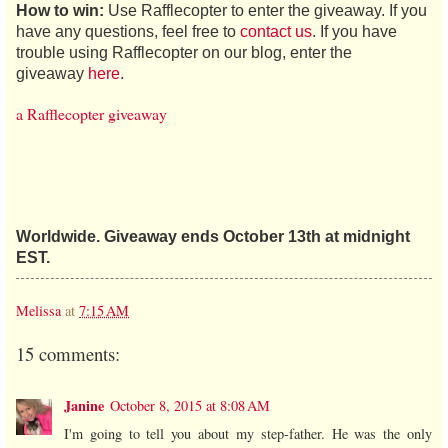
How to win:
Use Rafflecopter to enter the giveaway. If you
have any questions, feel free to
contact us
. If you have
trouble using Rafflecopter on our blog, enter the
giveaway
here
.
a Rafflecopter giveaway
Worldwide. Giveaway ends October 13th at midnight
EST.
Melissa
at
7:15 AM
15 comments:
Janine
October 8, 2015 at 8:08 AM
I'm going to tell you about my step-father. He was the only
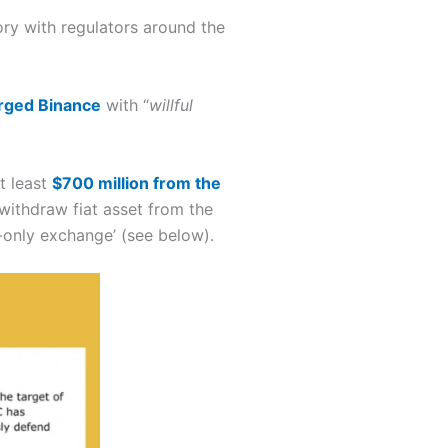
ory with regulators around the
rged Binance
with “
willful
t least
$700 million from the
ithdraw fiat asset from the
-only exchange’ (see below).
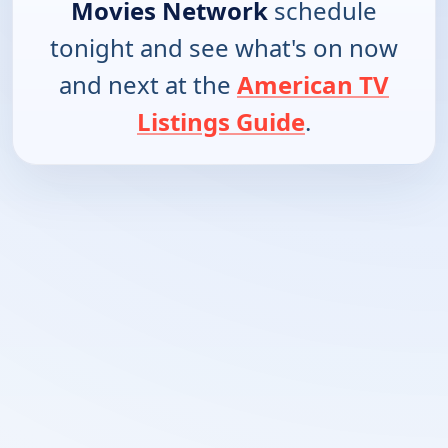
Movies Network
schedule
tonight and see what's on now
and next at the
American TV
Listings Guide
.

---+---

*WHAT IS EXPECTED*
Would you restate the listing word for word without its pictures?

*PROBLEM SOLUTION*
How to win:
Use Rafflecopter to enter the giveaway. If you
have any questions, feel free to
contact us
. If you have
trouble using Rafflecopter on our blog, enter the
giveaway
here
.
a Rafflecopter giveaway
Worldwide. Giveaway ends October 13th at midnight
EST.
Melissa
at
7:15 AM
15 comments:
Janine
October 8, 2015 at 8:08 AM
I'm going to tell you about my step-father. He was the only
ory with regulators around the
rged Binance
with “
willful
t least
$700 million from the
ithdraw fiat asset from the
-only exchange’ (see below).
Movies Network
schedule
tonight and see what's on now
and next at the
American TV
Listings Guide
.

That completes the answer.